What happened in this debate wasn’t an attack by the press on the candidates. It was an attack by the candidates on the press. Harwood, Quick, and the other CNBC panelists were no harsher to the Republicans on Wednesday than CNN’s Anderson Cooper was to Clinton and other Democrats in their debate two weeks ago. What was different this time was the reaction. Presented with facts and figures that didn’t fit their story, the leading Republican candidates accused the moderators of malice and deceit.

Arguing with the press is a constitutional right, and it’s part of a healthy society. But when the topic is economics, and when everyone is watching, you’re taking a risk. The risk is that your assertions can be checked against the historical record and the calculator. Your story can be falsified.
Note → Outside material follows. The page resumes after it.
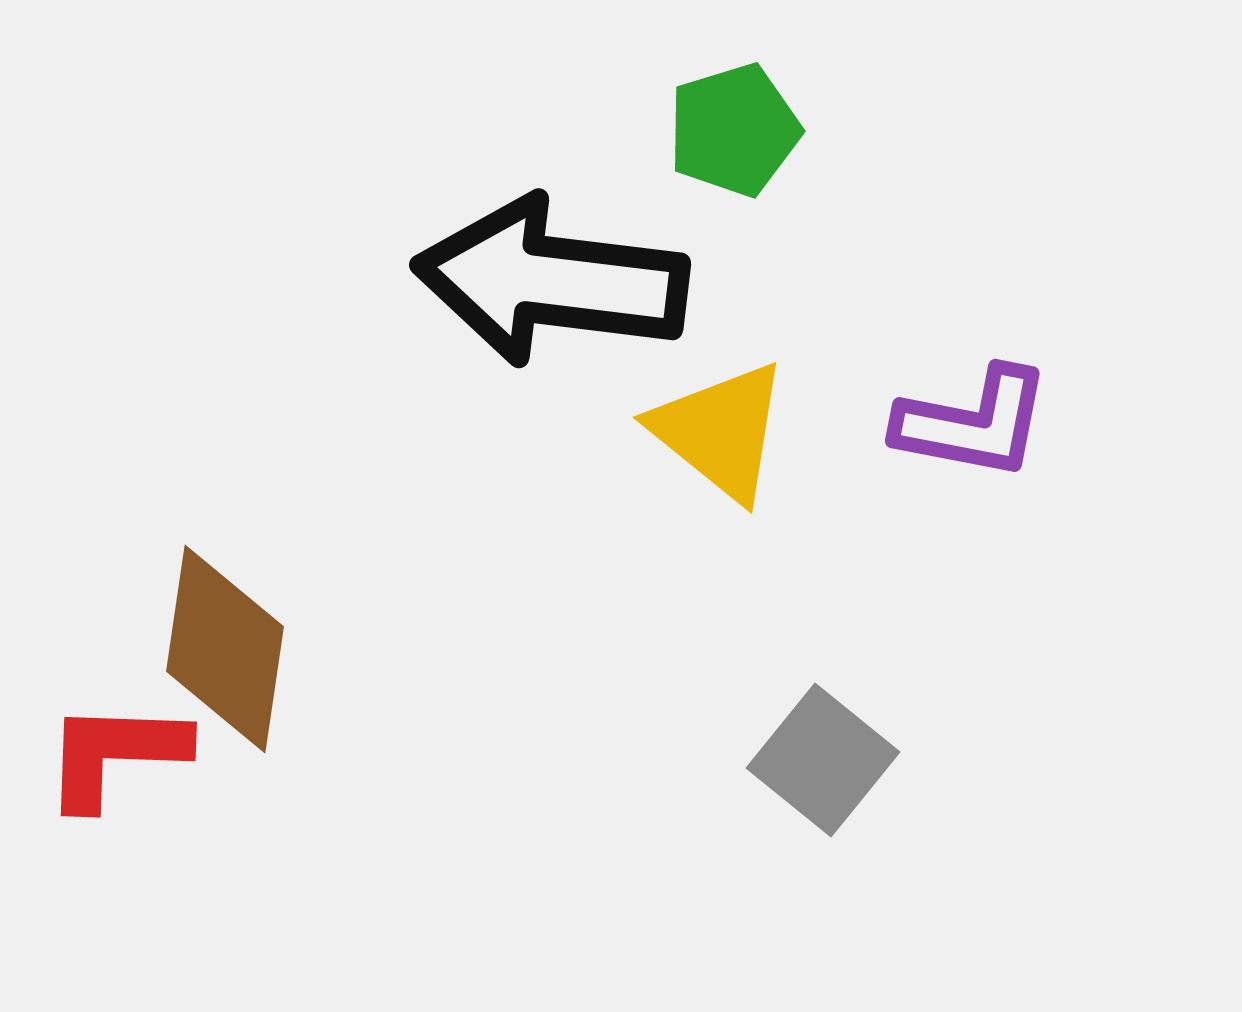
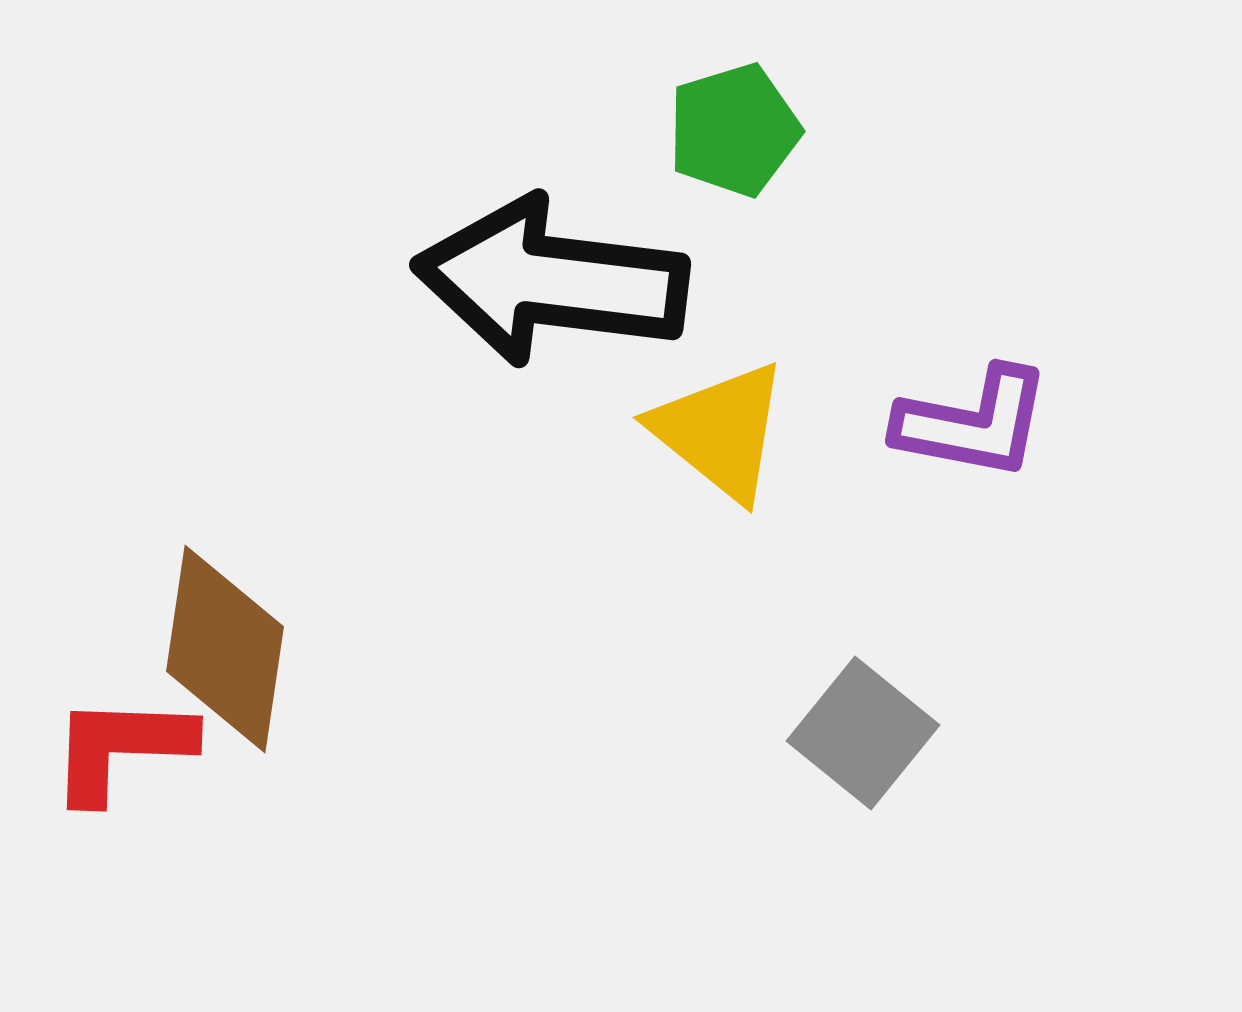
red L-shape: moved 6 px right, 6 px up
gray square: moved 40 px right, 27 px up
Yes, reporters sometimes screw up. But they have a troublesome habit of checking things. That’s what makes their statements, on the whole, more reliable than yours. It’s not true, as Stephen Colbert once joked, that reality has a liberal bias. But it is true that reality has a bias toward journalists. That’s because journalists spend a lot of time with reality. They get to know it.

Over the course of a campaign, you can learn a lot. Some of what you learn is about truth: which tax plan adds up, which promises are realistic, which view of the world most closely matches what’s being reported. But much of what you learn is about people: which candidates adjust to reality, and which don’t. In this cohort of Republicans, a bubble seems to be forming. On the outside are Kasich, Bush, Pataki, and Graham. On the inside are Trump, Carson, and Cruz. The candidates inside the bubble are doing well. Rubio is trying to join them. But bubbles don’t last.

Correction, Oct. 29, 2015: Due to production error, this article originally misspelled Tennessee.